За окном, оказывается, моросило.
– Нет-нет, не получится, – сказал он и добавил после паузы: – А я-то что могу сделать!
Комната была почти пустой, и эхо его голоса гуляло по углам.
– Завтра, – сказал он. – Или даже послезавтра.
Слушая, Финистов снова наморщил лоб.
– Нет-нет, откуда… Послезавтра.
Было слышно, как в шахте загудел и поехал лифт.
– А Верка-то где? – спросил он. – Ну вот видишь. Я же не виноват, что она в командировке. А если бы я был в командировке, тогда что?

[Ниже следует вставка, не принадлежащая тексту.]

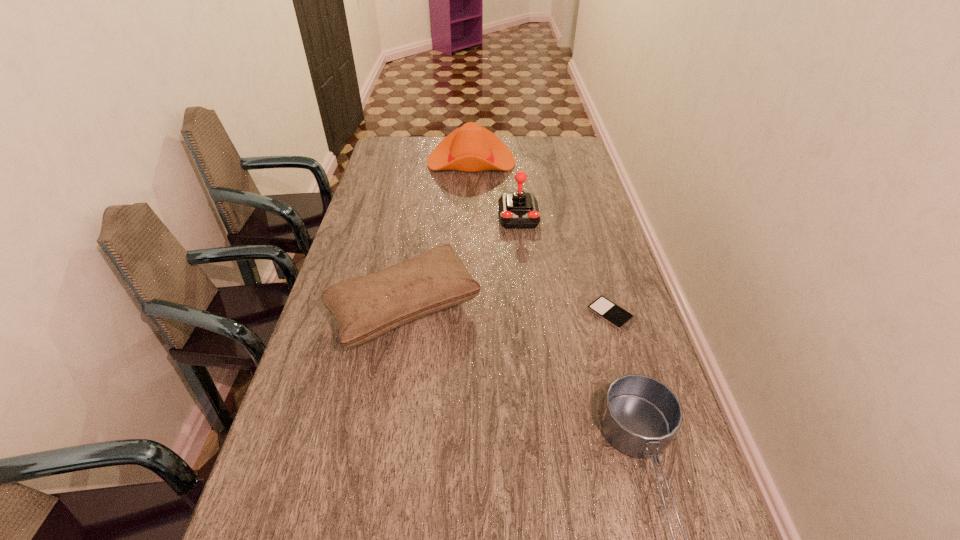 Where is `object that is at the right edge`? The image size is (960, 540). object that is at the right edge is located at coordinates (604, 308).

Find the location of `vacant area at the far edge`. vacant area at the far edge is located at coordinates (421, 159).

In the image, there is a desktop. At what (x,y) coordinates should I click in order to perform the action: click on free space at the left edge. Please return your answer as a coordinate pair (x, y). This screenshot has height=540, width=960. Looking at the image, I should click on (354, 239).

You are a GUI agent. You are given a task and a screenshot of the screen. Output one action in this format:
    pyautogui.click(x=<x>, y=<y>)
    Task: Click on the vacant space at the right edge
    
    Given the screenshot: What is the action you would take?
    pyautogui.click(x=583, y=232)

Find the location of a particular element. This screenshot has width=960, height=540. vacant area at the far left corner is located at coordinates (386, 147).

This screenshot has width=960, height=540. Identify the location of unoccupied position between the iPod and the cowboy hat. (540, 238).

At what (x,y) coordinates should I click in order to perform the action: click on vacant area that lies between the farthest object and the joystick. Please return your answer as a coordinate pair (x, y). The image size is (960, 540). Looking at the image, I should click on point(495,189).

Locate an element on the screen. vacant area that lies between the cowboy hat and the joystick is located at coordinates (495, 189).

This screenshot has width=960, height=540. Identify the location of vacant point located between the shortest object and the cushion. (507, 310).

At what (x,y) coordinates should I click in order to perform the action: click on empty space between the cowboy hat and the iPod. Please return your answer as a coordinate pair (x, y). This screenshot has height=540, width=960. Looking at the image, I should click on (540, 238). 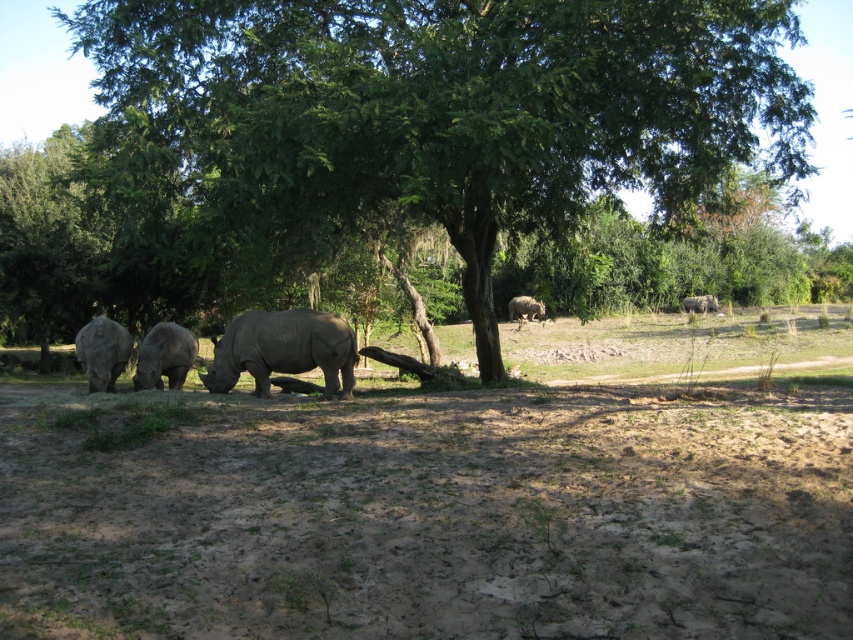 Is brown sandy dirt at lower center to the right of matte gray rhinoceros at left from the viewer's perspective?

Indeed, brown sandy dirt at lower center is positioned on the right side of matte gray rhinoceros at left.

Identify the location of brown sandy dirt at lower center. The width and height of the screenshot is (853, 640). (426, 515).

Where is `brown sandy dirt at lower center`? brown sandy dirt at lower center is located at coordinates (426, 515).

Locate an element on the screen. Image resolution: width=853 pixels, height=640 pixels. brown sandy dirt at lower center is located at coordinates (426, 515).

Describe the element at coordinates (283, 349) in the screenshot. This screenshot has width=853, height=640. I see `gray matte rhinoceros at center` at that location.

Does gray matte rhinoceros at center have a greater width compared to matte gray rhinoceros at center?

In fact, gray matte rhinoceros at center might be narrower than matte gray rhinoceros at center.

Who is more forward, (207, 390) or (535, 316)?

Point (207, 390) is more forward.

Where is `gray matte rhinoceros at center`? The image size is (853, 640). gray matte rhinoceros at center is located at coordinates (283, 349).

Between matte gray rhinoceros at center and matte gray rhinoceros at upper right, which one has more height?

matte gray rhinoceros at center

Which is above, matte gray rhinoceros at center or matte gray rhinoceros at upper right?

matte gray rhinoceros at upper right is above.

Find the location of a particular element. matte gray rhinoceros at center is located at coordinates 525,308. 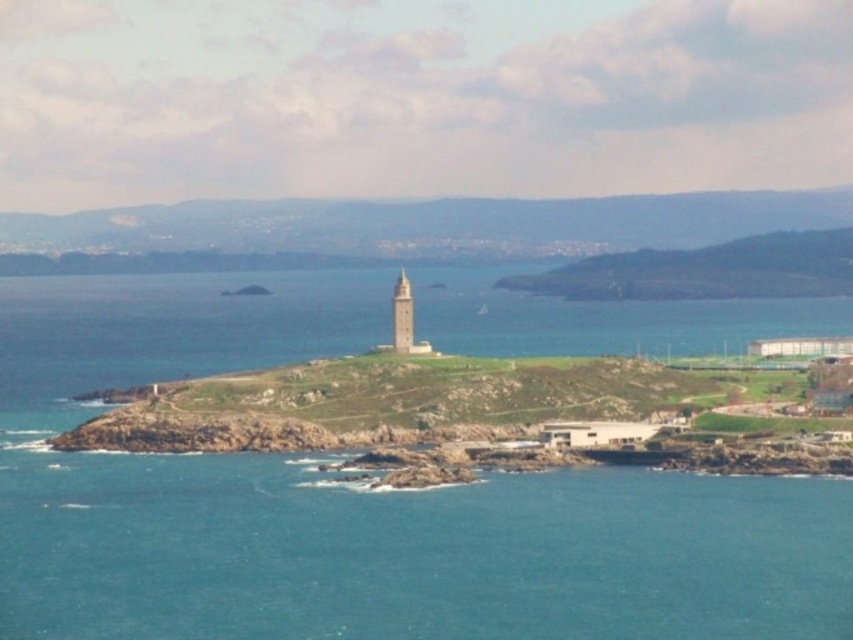 Identify the location of blue water at center. The width and height of the screenshot is (853, 640). (357, 502).

Between point (222, 550) and point (403, 324), which one is positioned in front?

Point (403, 324) is more forward.

Image resolution: width=853 pixels, height=640 pixels. What do you see at coordinates (357, 502) in the screenshot? I see `blue water at center` at bounding box center [357, 502].

At what (x,y) coordinates should I click in order to perform the action: click on blue water at center. Please return your answer as a coordinate pair (x, y). Image resolution: width=853 pixels, height=640 pixels. Looking at the image, I should click on (357, 502).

«Может быть, это ко мне», – подумал он. Но лифт проехал мимо.
– У меня и денег-то нет… Ну что ты, в самом деле!..
Он ерзнул на стуле.
– Ну ладно, ладно… если отдашь… Сколько? Два, что ли? Хорошо, минут через пятнадцать… не знаю.
Положил трубку и стал смотреть в окно. Потом надел плащ, сунул в карман авоську, захлопнул за собой дверь и проверил, хорошо ли она закрылась.
Ему нужно было купить два пакета молока, и уже через пять минут Финистов встал последним в небольшую очередь к молочному отделу.
С годами он стал понимать, что, как это ни обидно, никакие усилия по созданию мыслимого им каталога не могут привести к успеху. Очевидная несообразность мирового устройства терзала его слабый мозг полной своей неразрешимостью. К сожалению, мир был настолько подвижен, что не мог уложиться в сколь угодно полное, но статическое содержание списка. Погруженный в поиски решения и подавляемый отсутствием такового, он бы, наверное, в конце концов сбился с круга, если бы не был однажды озарен светом идеи, устраняющей все противоречия.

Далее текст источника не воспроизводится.